Yes, the new CEO has come into an organisation still in a fragile state, even as small steps forward have been taken on the field. The establishment of the Sagicor High Performance Centre under Hilaire and the reactivation of the West Indies A team has been a plus for the game. In theory, at least, talent in the West Indies is being developed at a faster rate and in a more coordinated way than in previous years. The coming together of a more focused international team under Darren Sammy and Ottis Gibson has been encouraging - but no more than that.
West Indies cricket is still a sick, vulnerable patient, whose recovery can be set back seriously by the slightest relapse - like a players' strike, for instance. The collective agreement, with its provisions for arbitration, has prevented such disruption over the past three years. Without it, the game in the Caribbean could be back on a very sticky wicket. So how this matter is settled will be critical. It could define Muirhead's time in the job.

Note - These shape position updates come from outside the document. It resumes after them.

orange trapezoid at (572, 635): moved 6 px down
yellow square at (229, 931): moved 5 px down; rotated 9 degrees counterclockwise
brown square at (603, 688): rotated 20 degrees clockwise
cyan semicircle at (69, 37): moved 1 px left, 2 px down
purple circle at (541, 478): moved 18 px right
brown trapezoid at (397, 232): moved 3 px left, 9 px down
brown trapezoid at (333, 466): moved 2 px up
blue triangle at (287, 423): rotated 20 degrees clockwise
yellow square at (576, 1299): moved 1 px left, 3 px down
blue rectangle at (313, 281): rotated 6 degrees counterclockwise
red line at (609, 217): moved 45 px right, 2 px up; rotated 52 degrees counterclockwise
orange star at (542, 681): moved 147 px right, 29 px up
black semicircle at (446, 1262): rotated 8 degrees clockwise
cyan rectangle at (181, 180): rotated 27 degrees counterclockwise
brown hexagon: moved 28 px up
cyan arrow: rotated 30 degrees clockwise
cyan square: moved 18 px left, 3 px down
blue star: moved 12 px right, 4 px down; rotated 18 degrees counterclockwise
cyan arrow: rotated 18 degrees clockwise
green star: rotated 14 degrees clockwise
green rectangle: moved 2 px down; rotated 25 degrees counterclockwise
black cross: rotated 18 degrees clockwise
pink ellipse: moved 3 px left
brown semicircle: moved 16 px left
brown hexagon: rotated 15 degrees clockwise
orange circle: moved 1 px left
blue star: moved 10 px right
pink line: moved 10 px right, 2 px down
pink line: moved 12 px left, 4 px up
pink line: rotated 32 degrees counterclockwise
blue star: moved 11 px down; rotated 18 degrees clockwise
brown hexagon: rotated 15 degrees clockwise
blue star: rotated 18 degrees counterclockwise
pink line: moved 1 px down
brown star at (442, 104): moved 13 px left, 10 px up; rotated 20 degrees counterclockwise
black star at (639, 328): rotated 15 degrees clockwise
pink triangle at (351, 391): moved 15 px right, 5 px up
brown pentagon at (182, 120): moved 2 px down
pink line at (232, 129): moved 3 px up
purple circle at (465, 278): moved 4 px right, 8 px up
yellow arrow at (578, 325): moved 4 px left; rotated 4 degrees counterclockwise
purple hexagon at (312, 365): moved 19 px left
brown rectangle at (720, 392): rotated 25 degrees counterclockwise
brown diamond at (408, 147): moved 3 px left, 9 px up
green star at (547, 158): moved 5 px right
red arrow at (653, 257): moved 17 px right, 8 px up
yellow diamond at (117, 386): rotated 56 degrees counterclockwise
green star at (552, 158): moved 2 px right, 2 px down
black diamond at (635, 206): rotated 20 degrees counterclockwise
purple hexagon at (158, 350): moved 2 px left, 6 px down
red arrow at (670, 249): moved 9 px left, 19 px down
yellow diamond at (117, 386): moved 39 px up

He will not have the combative style of Dinanath Ramnarine to deal with, which could be an advantage. But Muirhead will find WIPA under current president Wavell Hinds and CEO Michael Hall no less resolute.
Hilaire reckons he had done the dirty work, so to speak, and says: "I trust there will be less fights for the new CEO and there will be less challenges than I had."
He sees the next big hurdle for his successor as being the restructuring of the WICB. One suspects Mr Muirhead may get not time to restructure. He will be too busy just holding his ground.